WHAT THE EXERCISE ASKS:
Your answer must be the records, copied with no change.

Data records
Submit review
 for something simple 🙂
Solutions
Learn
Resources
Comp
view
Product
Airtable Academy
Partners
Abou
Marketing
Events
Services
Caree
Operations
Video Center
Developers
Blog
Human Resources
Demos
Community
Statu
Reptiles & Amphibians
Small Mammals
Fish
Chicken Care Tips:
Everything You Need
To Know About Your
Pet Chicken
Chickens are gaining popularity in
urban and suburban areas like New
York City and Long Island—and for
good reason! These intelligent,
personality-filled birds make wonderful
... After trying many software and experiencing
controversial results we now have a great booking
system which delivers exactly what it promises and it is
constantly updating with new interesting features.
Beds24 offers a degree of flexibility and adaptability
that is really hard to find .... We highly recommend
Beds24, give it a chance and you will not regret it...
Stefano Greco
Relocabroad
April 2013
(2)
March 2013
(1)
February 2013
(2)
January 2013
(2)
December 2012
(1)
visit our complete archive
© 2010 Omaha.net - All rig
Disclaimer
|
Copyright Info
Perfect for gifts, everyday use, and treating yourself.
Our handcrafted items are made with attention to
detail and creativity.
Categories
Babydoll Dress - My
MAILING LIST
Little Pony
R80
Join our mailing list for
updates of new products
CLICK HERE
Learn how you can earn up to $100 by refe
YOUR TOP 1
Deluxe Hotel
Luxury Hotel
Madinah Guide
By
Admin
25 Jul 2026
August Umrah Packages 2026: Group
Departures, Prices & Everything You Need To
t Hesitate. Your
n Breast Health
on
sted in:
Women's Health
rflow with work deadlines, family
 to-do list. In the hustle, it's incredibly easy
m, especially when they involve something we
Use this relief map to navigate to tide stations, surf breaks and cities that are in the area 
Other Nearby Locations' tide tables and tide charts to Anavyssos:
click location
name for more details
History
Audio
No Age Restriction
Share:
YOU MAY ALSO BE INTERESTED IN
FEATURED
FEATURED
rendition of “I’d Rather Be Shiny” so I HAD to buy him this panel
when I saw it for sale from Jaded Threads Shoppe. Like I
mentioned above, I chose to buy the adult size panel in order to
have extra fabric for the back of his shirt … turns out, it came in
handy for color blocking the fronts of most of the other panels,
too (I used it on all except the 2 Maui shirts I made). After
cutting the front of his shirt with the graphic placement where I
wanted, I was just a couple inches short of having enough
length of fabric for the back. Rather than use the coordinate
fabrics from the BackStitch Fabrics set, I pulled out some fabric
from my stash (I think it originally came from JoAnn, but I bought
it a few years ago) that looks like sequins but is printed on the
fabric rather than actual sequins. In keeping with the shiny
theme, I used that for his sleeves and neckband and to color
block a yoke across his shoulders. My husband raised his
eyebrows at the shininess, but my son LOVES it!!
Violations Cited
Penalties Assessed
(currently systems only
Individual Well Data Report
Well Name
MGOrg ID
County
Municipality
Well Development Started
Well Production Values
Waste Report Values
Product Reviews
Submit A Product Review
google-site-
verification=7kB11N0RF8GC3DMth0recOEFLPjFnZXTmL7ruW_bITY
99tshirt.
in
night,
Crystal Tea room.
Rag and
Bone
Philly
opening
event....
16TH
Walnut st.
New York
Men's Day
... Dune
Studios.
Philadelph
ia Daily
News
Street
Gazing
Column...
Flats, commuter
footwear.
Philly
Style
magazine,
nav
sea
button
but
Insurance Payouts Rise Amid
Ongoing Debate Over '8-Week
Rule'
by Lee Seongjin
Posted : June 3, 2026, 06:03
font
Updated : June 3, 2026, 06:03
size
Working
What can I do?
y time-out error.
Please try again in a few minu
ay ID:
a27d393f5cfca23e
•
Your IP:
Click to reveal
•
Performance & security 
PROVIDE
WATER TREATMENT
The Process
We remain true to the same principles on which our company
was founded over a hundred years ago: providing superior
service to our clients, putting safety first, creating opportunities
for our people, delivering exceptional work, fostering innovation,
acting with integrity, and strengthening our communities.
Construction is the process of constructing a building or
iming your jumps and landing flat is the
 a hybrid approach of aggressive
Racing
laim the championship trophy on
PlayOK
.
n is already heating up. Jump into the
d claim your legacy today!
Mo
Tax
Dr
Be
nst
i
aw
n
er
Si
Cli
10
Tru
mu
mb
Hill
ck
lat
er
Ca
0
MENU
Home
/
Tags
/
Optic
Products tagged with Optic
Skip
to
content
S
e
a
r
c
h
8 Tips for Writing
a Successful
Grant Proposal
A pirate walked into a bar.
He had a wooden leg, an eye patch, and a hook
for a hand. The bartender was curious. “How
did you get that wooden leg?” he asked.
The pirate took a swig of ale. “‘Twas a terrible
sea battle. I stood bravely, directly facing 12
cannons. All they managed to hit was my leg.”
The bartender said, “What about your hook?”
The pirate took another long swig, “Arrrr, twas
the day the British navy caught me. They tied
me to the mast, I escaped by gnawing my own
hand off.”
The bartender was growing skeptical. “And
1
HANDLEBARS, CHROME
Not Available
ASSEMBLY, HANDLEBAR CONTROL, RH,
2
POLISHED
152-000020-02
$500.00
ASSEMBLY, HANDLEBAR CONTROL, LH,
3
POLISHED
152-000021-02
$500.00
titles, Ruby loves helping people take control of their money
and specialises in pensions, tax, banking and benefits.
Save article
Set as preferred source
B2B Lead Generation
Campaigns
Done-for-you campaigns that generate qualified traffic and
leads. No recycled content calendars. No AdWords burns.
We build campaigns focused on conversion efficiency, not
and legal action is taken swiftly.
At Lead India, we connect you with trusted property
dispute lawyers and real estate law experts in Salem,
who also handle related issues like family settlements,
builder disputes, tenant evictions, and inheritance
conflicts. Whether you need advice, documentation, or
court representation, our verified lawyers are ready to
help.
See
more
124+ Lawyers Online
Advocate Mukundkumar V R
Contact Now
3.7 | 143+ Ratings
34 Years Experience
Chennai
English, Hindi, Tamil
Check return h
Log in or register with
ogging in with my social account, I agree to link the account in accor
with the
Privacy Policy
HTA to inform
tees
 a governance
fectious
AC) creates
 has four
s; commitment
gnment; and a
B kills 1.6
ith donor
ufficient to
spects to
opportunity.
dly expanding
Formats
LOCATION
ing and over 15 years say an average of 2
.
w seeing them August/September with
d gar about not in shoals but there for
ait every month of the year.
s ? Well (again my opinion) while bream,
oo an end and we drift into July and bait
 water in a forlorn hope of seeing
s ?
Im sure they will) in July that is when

COMPLETED TASK:
Submit review
 for something simple 🙂
Solutions
Learn
Resources
Comp
view
Product
Airtable Academy
Partners
Abou
Marketing
Events
Services
Caree
Operations
Video Center
Developers
Blog
Human Resources
Demos
Community
Statu
Reptiles & Amphibians
Small Mammals
Fish
Chicken Care Tips:
Everything You Need
To Know About Your
Pet Chicken
Chickens are gaining popularity in
urban and suburban areas like New
York City and Long Island—and for
good reason! These intelligent,
personality-filled birds make wonderful
... After trying many software and experiencing
controversial results we now have a great booking
system which delivers exactly what it promises and it is
constantly updating with new interesting features.
Beds24 offers a degree of flexibility and adaptability
that is really hard to find .... We highly recommend
Beds24, give it a chance and you will not regret it...
Stefano Greco
Relocabroad
April 2013
(2)
March 2013
(1)
February 2013
(2)
January 2013
(2)
December 2012
(1)
visit our complete archive
© 2010 Omaha.net - All rig
Disclaimer
|
Copyright Info
Perfect for gifts, everyday use, and treating yourself.
Our handcrafted items are made with attention to
detail and creativity.
Categories
Babydoll Dress - My
MAILING LIST
Little Pony
R80
Join our mailing list for
updates of new products
CLICK HERE
Learn how you can earn up to $100 by refe
YOUR TOP 1
Deluxe Hotel
Luxury Hotel
Madinah Guide
By
Admin
25 Jul 2026
August Umrah Packages 2026: Group
Departures, Prices & Everything You Need To
t Hesitate. Your
n Breast Health
on
sted in:
Women's Health
rflow with work deadlines, family
 to-do list. In the hustle, it's incredibly easy
m, especially when they involve something we
Use this relief map to navigate to tide stations, surf breaks and cities that are in the area 
Other Nearby Locations' tide tables and tide charts to Anavyssos:
click location
name for more details
History
Audio
No Age Restriction
Share:
YOU MAY ALSO BE INTERESTED IN
FEATURED
FEATURED
rendition of “I’d Rather Be Shiny” so I HAD to buy him this panel
when I saw it for sale from Jaded Threads Shoppe. Like I
mentioned above, I chose to buy the adult size panel in order to
have extra fabric for the back of his shirt … turns out, it came in
handy for color blocking the fronts of most of the other panels,
too (I used it on all except the 2 Maui shirts I made). After
cutting the front of his shirt with the graphic placement where I
wanted, I was just a couple inches short of having enough
length of fabric for the back. Rather than use the coordinate
fabrics from the BackStitch Fabrics set, I pulled out some fabric
from my stash (I think it originally came from JoAnn, but I bought
it a few years ago) that looks like sequins but is printed on the
fabric rather than actual sequins. In keeping with the shiny
theme, I used that for his sleeves and neckband and to color
block a yoke across his shoulders. My husband raised his
eyebrows at the shininess, but my son LOVES it!!
Violations Cited
Penalties Assessed
(currently systems only
Individual Well Data Report
Well Name
MGOrg ID
County
Municipality
Well Development Started
Well Production Values
Waste Report Values
Product Reviews
Submit A Product Review
google-site-
verification=7kB11N0RF8GC3DMth0recOEFLPjFnZXTmL7ruW_bITY
99tshirt.
in
night,
Crystal Tea room.
Rag and
Bone
Philly
opening
event....
16TH
Walnut st.
New York
Men's Day
... Dune
Studios.
Philadelph
ia Daily
News
Street
Gazing
Column...
Flats, commuter
footwear.
Philly
Style
magazine,
nav
sea
button
but
Insurance Payouts Rise Amid
Ongoing Debate Over '8-Week
Rule'
by Lee Seongjin
Posted : June 3, 2026, 06:03
font
Updated : June 3, 2026, 06:03
size
Working
What can I do?
y time-out error.
Please try again in a few minu
ay ID:
a27d393f5cfca23e
•
Your IP:
Click to reveal
•
Performance & security 
PROVIDE
WATER TREATMENT
The Process
We remain true to the same principles on which our company
was founded over a hundred years ago: providing superior
service to our clients, putting safety first, creating opportunities
for our people, delivering exceptional work, fostering innovation,
acting with integrity, and strengthening our communities.
Construction is the process of constructing a building or
iming your jumps and landing flat is the
 a hybrid approach of aggressive
Racing
laim the championship trophy on
PlayOK
.
n is already heating up. Jump into the
d claim your legacy today!
Mo
Tax
Dr
Be
nst
i
aw
n
er
Si
Cli
10
Tru
mu
mb
Hill
ck
lat
er
Ca
0
MENU
Home
/
Tags
/
Optic
Products tagged with Optic
Skip
to
content
S
e
a
r
c
h
8 Tips for Writing
a Successful
Grant Proposal
A pirate walked into a bar.
He had a wooden leg, an eye patch, and a hook
for a hand. The bartender was curious. “How
did you get that wooden leg?” he asked.
The pirate took a swig of ale. “‘Twas a terrible
sea battle. I stood bravely, directly facing 12
cannons. All they managed to hit was my leg.”
The bartender said, “What about your hook?”
The pirate took another long swig, “Arrrr, twas
the day the British navy caught me. They tied
me to the mast, I escaped by gnawing my own
hand off.”
The bartender was growing skeptical. “And
1
HANDLEBARS, CHROME
Not Available
ASSEMBLY, HANDLEBAR CONTROL, RH,
2
POLISHED
152-000020-02
$500.00
ASSEMBLY, HANDLEBAR CONTROL, LH,
3
POLISHED
152-000021-02
$500.00
titles, Ruby loves helping people take control of their money
and specialises in pensions, tax, banking and benefits.
Save article
Set as preferred source
B2B Lead Generation
Campaigns
Done-for-you campaigns that generate qualified traffic and
leads. No recycled content calendars. No AdWords burns.
We build campaigns focused on conversion efficiency, not
and legal action is taken swiftly.
At Lead India, we connect you with trusted property
dispute lawyers and real estate law experts in Salem,
who also handle related issues like family settlements,
builder disputes, tenant evictions, and inheritance
conflicts. Whether you need advice, documentation, or
court representation, our verified lawyers are ready to
help.
See
more
124+ Lawyers Online
Advocate Mukundkumar V R
Contact Now
3.7 | 143+ Ratings
34 Years Experience
Chennai
English, Hindi, Tamil
Check return h
Log in or register with
ogging in with my social account, I agree to link the account in accor
with the
Privacy Policy
HTA to inform
tees
 a governance
fectious
AC) creates
 has four
s; commitment
gnment; and a
B kills 1.6
ith donor
ufficient to
spects to
opportunity.
dly expanding
Formats
LOCATION
ing and over 15 years say an average of 2
.
w seeing them August/September with
d gar about not in shoals but there for
ait every month of the year.
s ? Well (again my opinion) while bream,
oo an end and we drift into July and bait
 water in a forlorn hope of seeing
s ?
Im sure they will) in July that is when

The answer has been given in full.